● ACTIVITY:
When you set down the entries, keep every word exactly as it is but drop the pictures.

● PROVIDED INFORMATION:

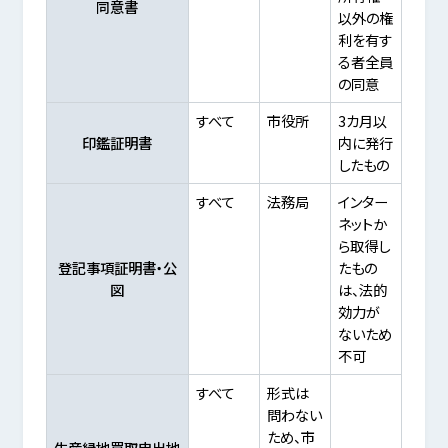
同意書
以外の権
利を有す
る者全員
の同意
すべて
市役所
3カ月以
印鑑証明書
内に発行
したもの
すべて
法務局
インター
ネットか
ら取得し
登記事項証明書・公
たもの
図
は、法的
効力が
ないため
不可
すべて
形式は
問わない
ため、市
生産緑地買取申出地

● SOLUTION TO THE EXERCISE:
同意書
以外の権
利を有す
る者全員
の同意
すべて
市役所
3カ月以
印鑑証明書
内に発行
したもの
すべて
法務局
インター
ネットか
ら取得し
登記事項証明書・公
たもの
図
は、法的
効力が
ないため
不可
すべて
形式は
問わない
ため、市
生産緑地買取申出地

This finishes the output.